Belfast Telegraph

Editor's Viewpoint: Loyalist tensions still pose a threat

The loyalist paramilitary organisations showed remarkable restraint during the violence which flared for several nights around the Twelfth.

There seems no doubt that influential figures within the UVF and UDA are keeping a tight rein on the organisations, and sticking to their ceasefires and also to their decommissioning statements.

Yet it should be noted that there are tensions within loyalism, bubbling quietly away beneath the surface. Indeed, those tensions spilled out in May, when Bobby Moffett was shot dead on the Shankill Road. Then consensus of opinion is that he was shot by the UVF, and this is likely to be confirmed when the Independent Monitoring Commission - the government's paramilitary watchdog - produces its special report on the killing.

But the real interest will lie in the IMC's assessment of whether or not the murder was sanctioned by the UVF's leadership. If it was, then that would be interpreted as a clear breach of its ceasefire, but also proving that they have not put all their arms beyond use.

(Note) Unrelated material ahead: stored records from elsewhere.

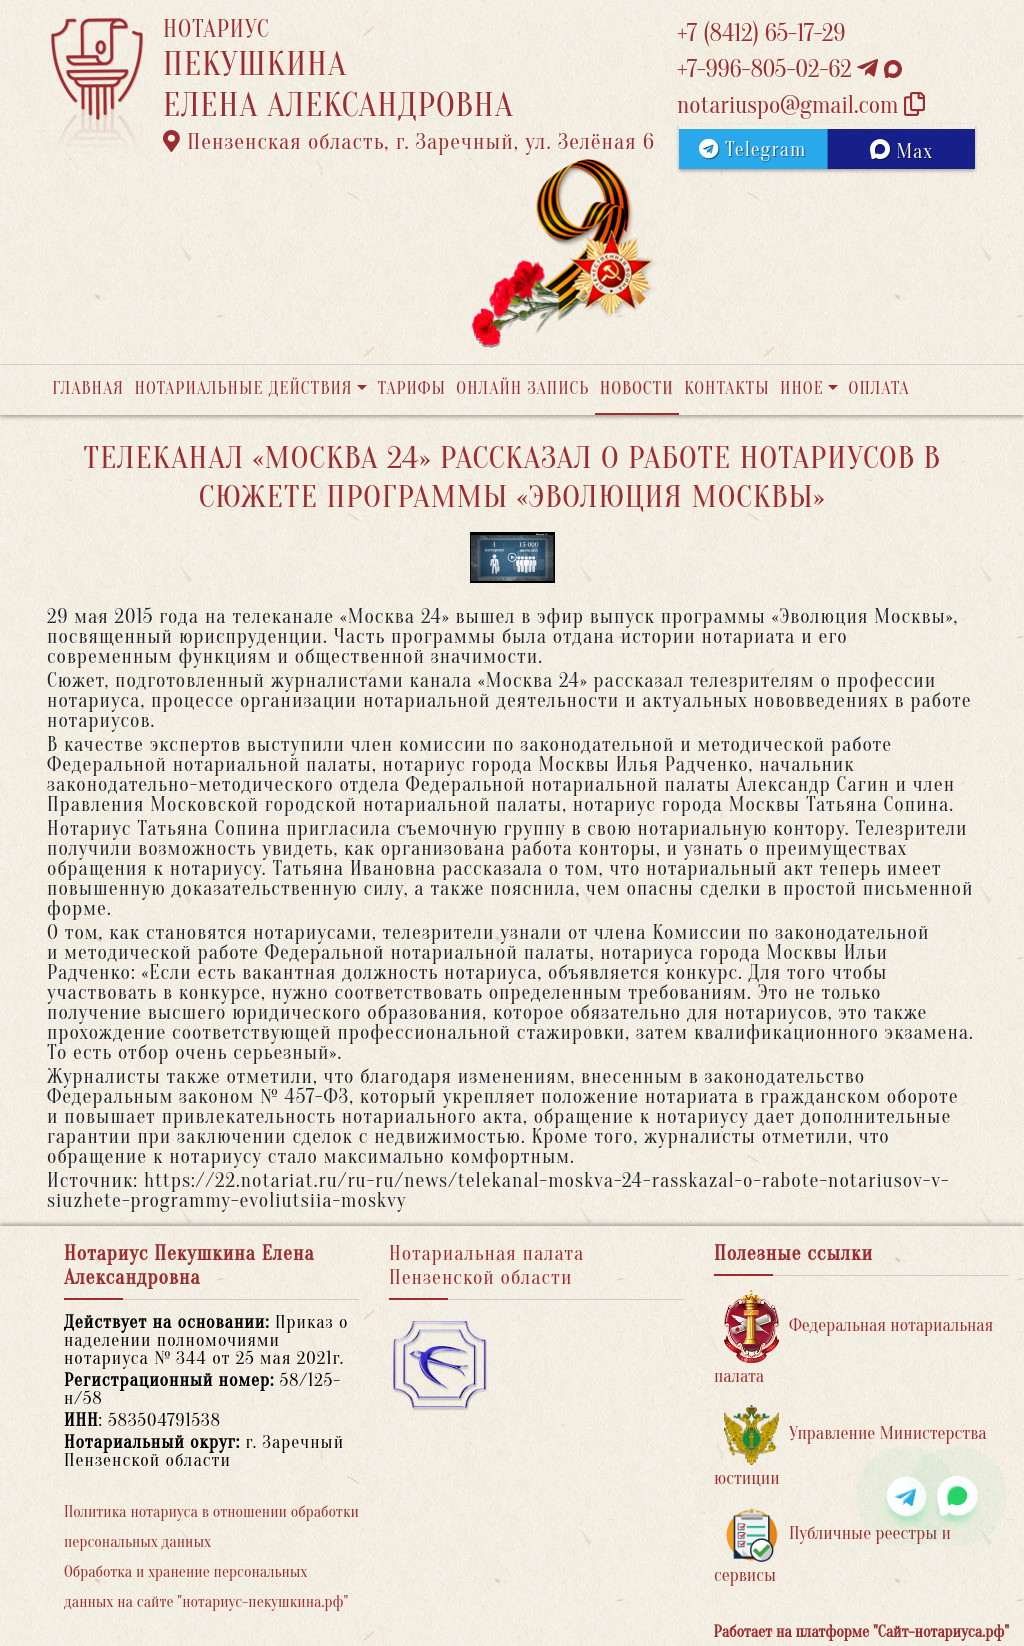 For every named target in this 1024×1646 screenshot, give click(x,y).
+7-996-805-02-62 (789, 69)
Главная (88, 388)
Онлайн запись (522, 388)
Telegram (752, 149)
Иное (802, 388)
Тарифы (412, 388)
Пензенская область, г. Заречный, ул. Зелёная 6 (409, 142)
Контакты (726, 388)
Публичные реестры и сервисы (832, 1546)
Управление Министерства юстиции (850, 1446)
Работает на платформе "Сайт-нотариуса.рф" (861, 1632)
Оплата (879, 388)
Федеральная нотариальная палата (853, 1338)
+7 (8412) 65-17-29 (761, 33)
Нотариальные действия (243, 388)
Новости (637, 388)
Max (901, 151) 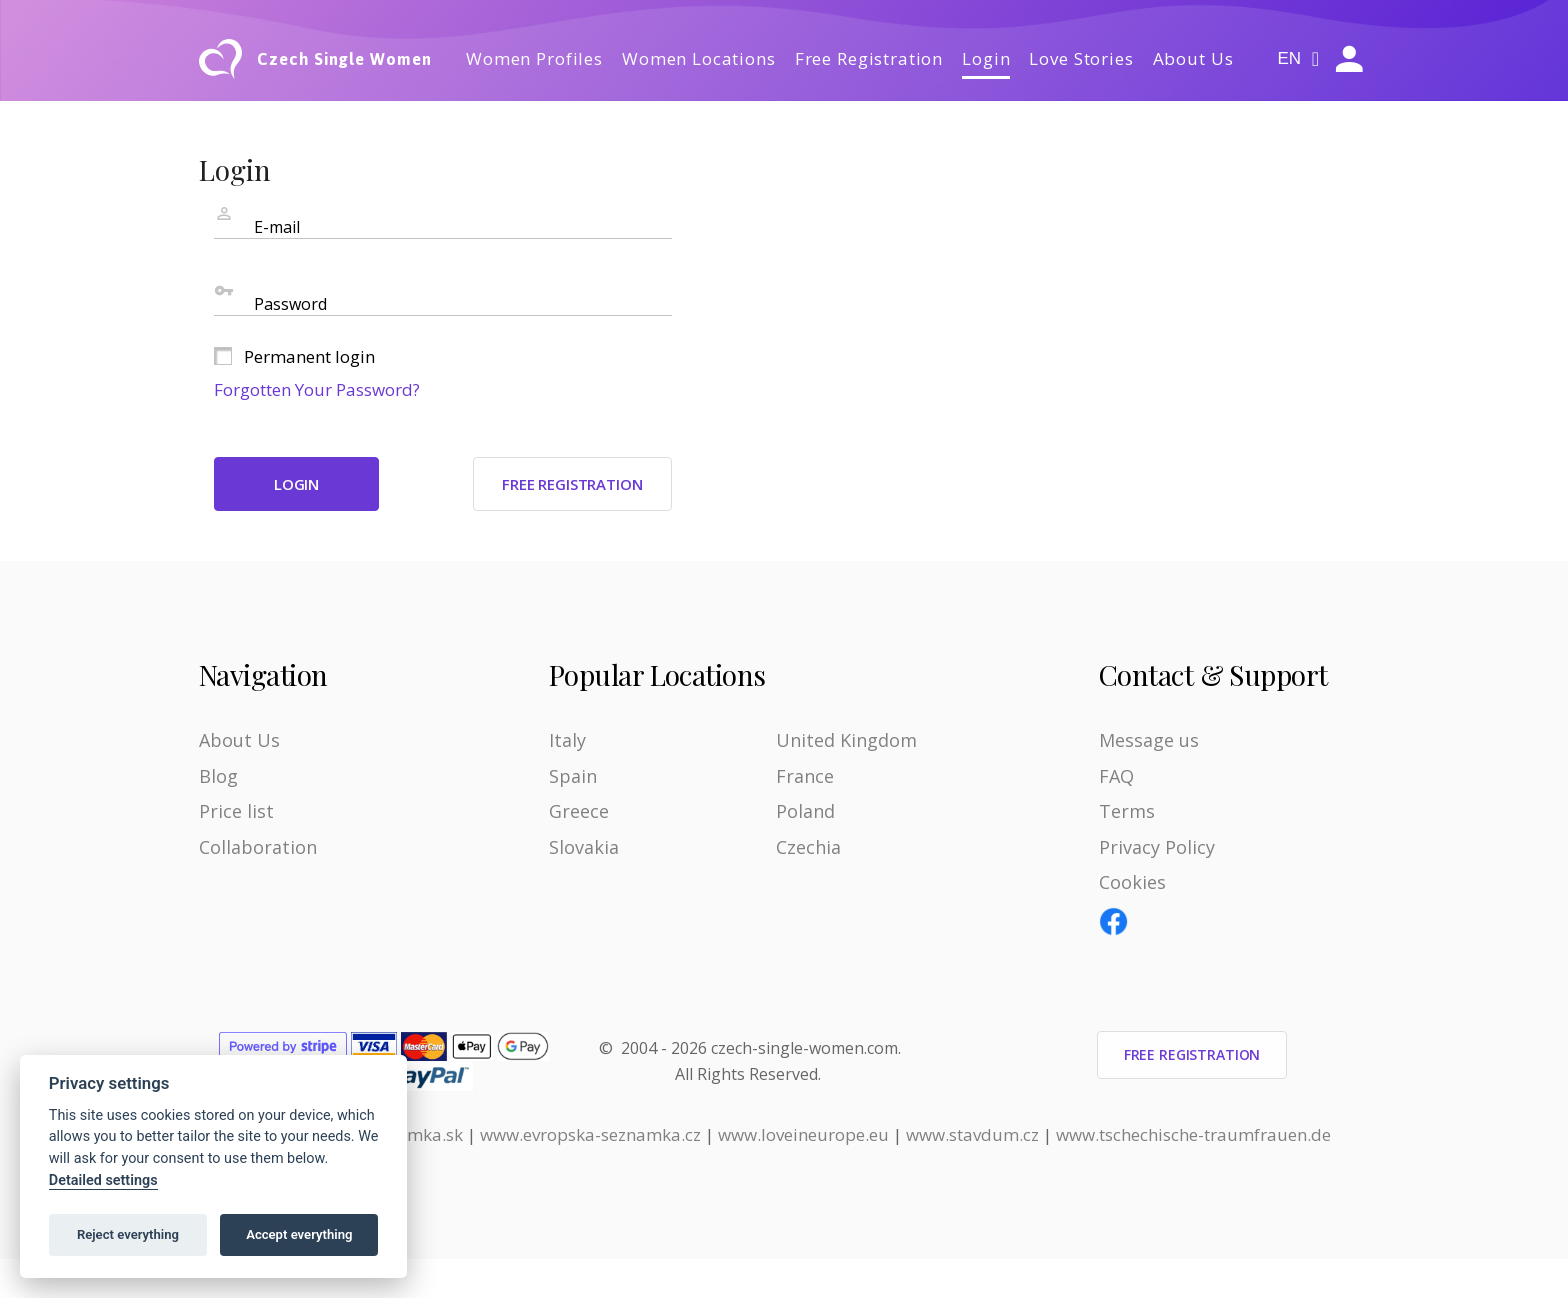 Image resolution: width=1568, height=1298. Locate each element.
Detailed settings (103, 1180)
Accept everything (299, 1234)
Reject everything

There are also tensions within the UDA, with mainstream leaders claiming that they have had their lives threatened by a breakaway faction led, they claimed, by a well-known dissident loyalist released from jail not long ago. Whether the threats are genuine or not is a moot point, but certainly the UDA remains one of the most volatile loyalist organisations, and further infighting would surprise no-one.

The report into the murder of one of the most notorious loyalist killers, Billy Wright, is also due to be published.

The findings on how three INLA men got arms and were able to get from their compound to the van bringing Wright to the visiting area, will be eagerly anticipated. Was it just lax security, or will questions of collusion continue to be aired?